As you yourself admit the ILWU made major concessions: giving away control of the console (cargo handling operations) and the supercargo (No clerks jobs on the ships). The PNGHA got just about everything they’d demanded at the start of negotiations two years ago, using the EGT contract as their boilerplate. The danger of acceding to such demands by the grain monopolies was made clear in a signed leaflet by Local 10 and Local 8 retirees and members, veterans of many ILWU battles--Herb Mills, the late Leo Robinson, Howard Keylor, Larry Wright, Chris Colie, Delbert Green, Jack Mulcahy, Anthony Leviege and myself. (EGT-Longview Longshore Contract - Worst Ever!)

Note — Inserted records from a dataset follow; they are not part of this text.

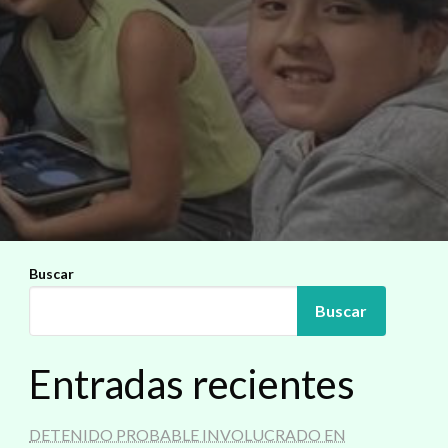
Buscar
Buscar
Entradas recientes
DETENIDO PROBABLE INVOLUCRADO EN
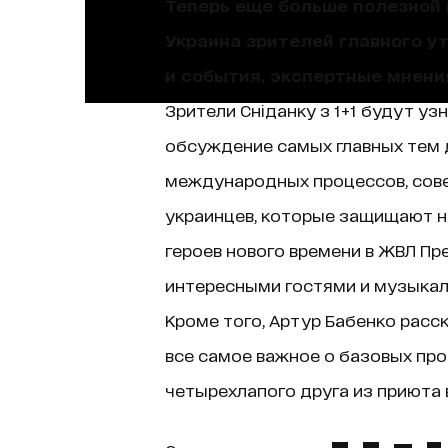
Теперь еще больше полезной и
Украина зрителей главного у
и события, экспертные мнени
Зрители Сніданку з 1+1 будут уз
обсуждение самых главных тем д
международных процессов, сове
украинцев, которые защищают н
героев нового времени в ЖВЛ Пр
интересными гостями и музыкаль
Кроме того, Артур Бабенко расск
все самое важное о базовых про
четырехлапого друга из приюта в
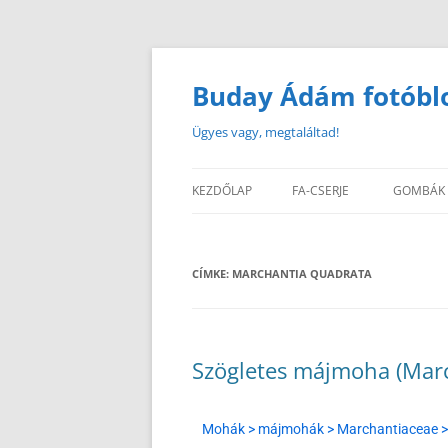
Buday Ádám fotóbl
Ügyes vagy, megtaláltad!
KEZDŐLAP
FA-CSERJE
GOMBÁK
CÍMKE:
MARCHANTIA QUADRATA
Szögletes májmoha (Marc
Mohák > májmohák > Marchantiaceae 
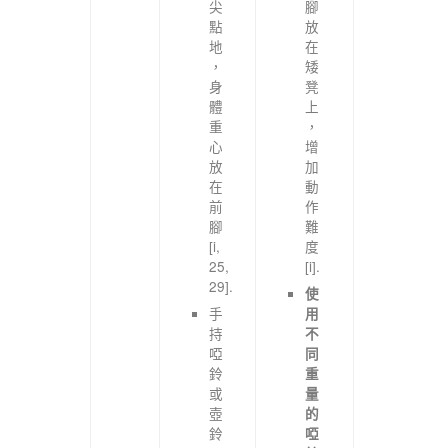
尖
腳
點
放
地
在
，
矮
身
凳
體
上
重
，
心
增
放
加
在
動
前
作
腳
難
[i,
度
25,
[i].
29].
使
手
用
持
不
啞
同
鈴
重
或
量
壺
的
鈴
啞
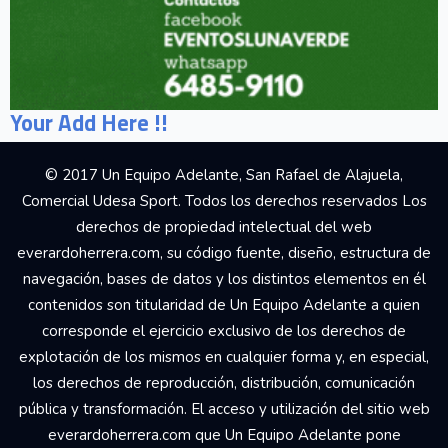
Your Add Here !!
© 2017 Un Equipo Adelante, San Rafael de Alajuela,
Comercial Udesa Sport. Todos los derechos reservados Los
derechos de propiedad intelectual del web
everardoherrera.com, su código fuente, diseño, estructura de
navegación, bases de datos y los distintos elementos en él
contenidos son titularidad de Un Equipo Adelante a quien
corresponde el ejercicio exclusivo de los derechos de
explotación de los mismos en cualquier forma y, en especial,
los derechos de reproducción, distribución, comunicación
pública y transformación. El acceso y utilización del sitio web
everardoherrera.com que Un Equipo Adelante pone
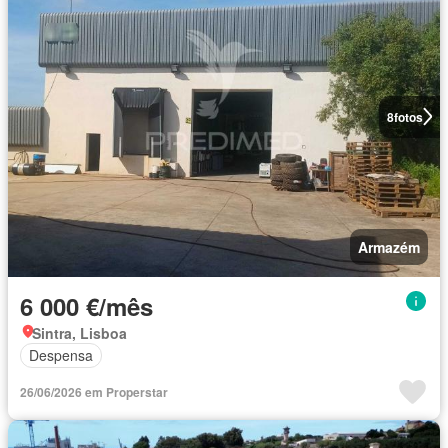
8
fotos
Armazém
6 000 €/mês
Sintra, Lisboa
Despensa
26/06/2026 em Properstar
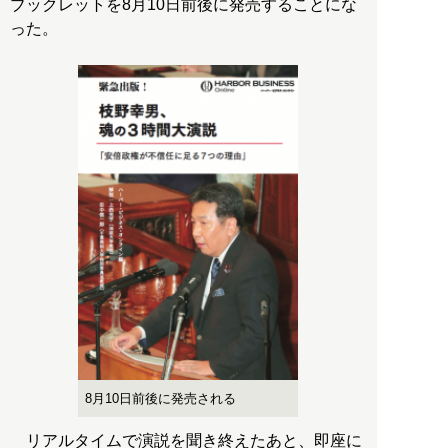
ブックレットを8月10日前後に発売することにな
った。
8月10日前後に発売される
リアルタイムで演説を聞き終えたあと、即座に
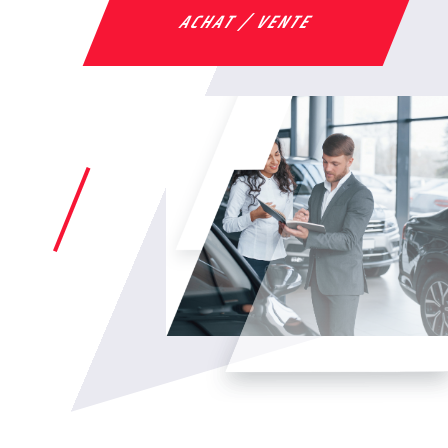
ACHAT / VENTE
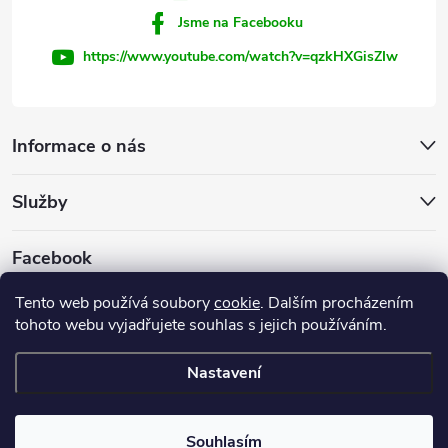
Jsme na Facebooku
https://www.youtube.com/watch?v=qzkHXGisZIw
Informace o nás
Služby
Facebook
Tento web používá soubory
cookie
. Dalším procházením
tohoto webu vyjadřujete souhlas s jejich používáním.
Firemní web
Nastavení
Copyright 2026
INVEST - STAR, s.r.o.
. Všechna práva vyhrazena.
Souhlasím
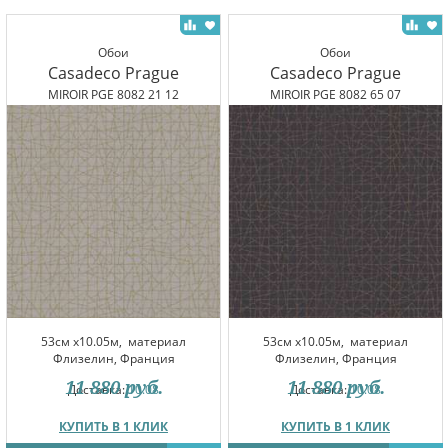
Обои
Обои
Casadeco Prague
Casadeco Prague
MIROIR PGE 8082 21 12
MIROIR PGE 8082 65 07
53см x10.05м,
материал
53см x10.05м,
материал
Флизелин, Франция
Флизелин, Франция
11 880
руб.
11 880
руб.
Доставка:
10.08
Доставка:
10.08
КУПИТЬ В 1 КЛИК
КУПИТЬ В 1 КЛИК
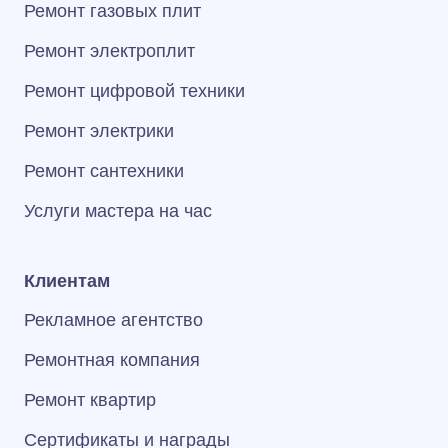
Ремонт газовых плит
Ремонт электроплит
Ремонт цифровой техники
Ремонт электрики
Ремонт сантехники
Услуги мастера на час
Клиентам
Рекламное агентство
Ремонтная компания
Ремонт квартир
Сертификаты и награды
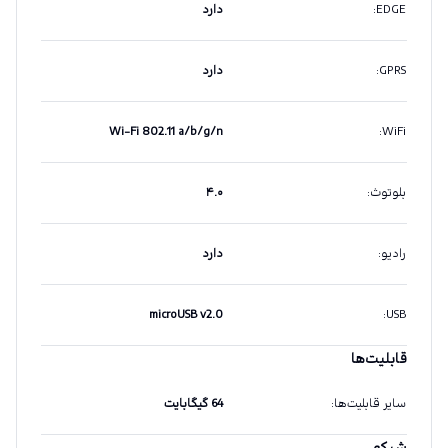
EDGE
:
دارد
GPRS
:
دارد
Wi-Fi 802.11 a/b/g/n
:
WiFi
بلوتوث
:
۴.۰
رادیو
:
دارد
microUSB v2.0
:
USB
قابلیت‌ها
سایر قابلیت‌ها
:
64 گیگابایت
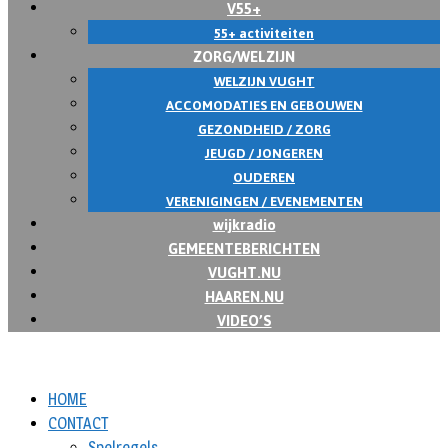
V55+
55+ activiteiten
ZORG/WELZIJN
WELZIJN VUGHT
ACCOMODATIES EN GEBOUWEN
GEZONDHEID / ZORG
JEUGD / JONGEREN
OUDEREN
VERENIGINGEN / EVENEMENTEN
wijkradio
GEMEENTEBERICHTEN
VUGHT.NU
HAAREN.NU
VIDEO’S
HOME
CONTACT
Spelregels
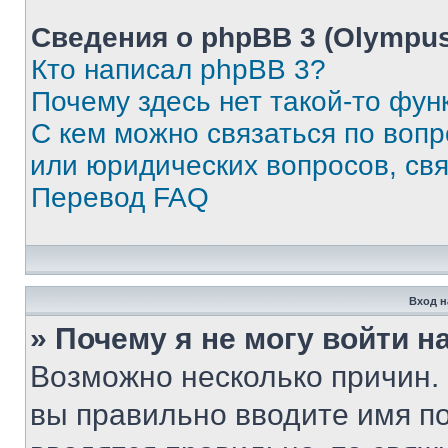
Сведения о phpBB 3 (Olympus
Кто написал phpBB 3?
Почему здесь нет такой-то фун
С кем можно связаться по воп
или юридических вопросов, св
Перевод FAQ
Вход н
» Почему я не могу войти 
Возможно несколько причин. 
вы правильно вводите имя п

The real question is: Why did longshoremen in the grain ports vote 93.8% in December 2012 to reject the employers’ last, best and final offer which is essentially the same contract and now vote 88.4% to accept it? Portland Local 8, the largest grain port, voted down the Cargill/TEMCO deal (similar to the final grain agreement). And they tried to stem the tide of concessionary bargaining by holding rallies in the port but were blocked by the International. Local 21 members were not even given the right to vote on the concessions-setting EGT contract as is stipulated in the ILWU Constitution. You failed to report any of these pertinent facts. Could it be that after two years of negotiations and over one year of a lockout and scabbing, that longshore workers had no confidence in their International to stop the scabbing and get a better contract? Such lack of confidence in International leaderships was expressed in your Labor Notes article on the Machinists’ struggle against Boeing.

Starting with the EGT struggle, the ILWU International interceded to prevent mass mobilizations to stop the scabbing even though there was enthusiastic support for it from labor councils, unions and our allies in the Occupy movement. What frightened PMA’s McKenna and the ILWU bureaucrats most was longshoremen leaving work in the major Northwest ports of Seattle, Tacoma and Portland and shutting down those ports to protest the police attack on their sisters and brothers, including McEllrath, blocking a scab grain train in Longview. After that successful rank-and-file action there were no more mass mobilizations.

The power of ILWU on the West Coast docks lay dormant in the fight against EGT. McKenna and McEllrath were also frightened by the Occupy march of 30,000 into the port of Oakland protesting police brutality and in solidarity with the EGT struggle. The Occupy movement would’ve been our ally in this struggle but the International, made sure that didn’t happen.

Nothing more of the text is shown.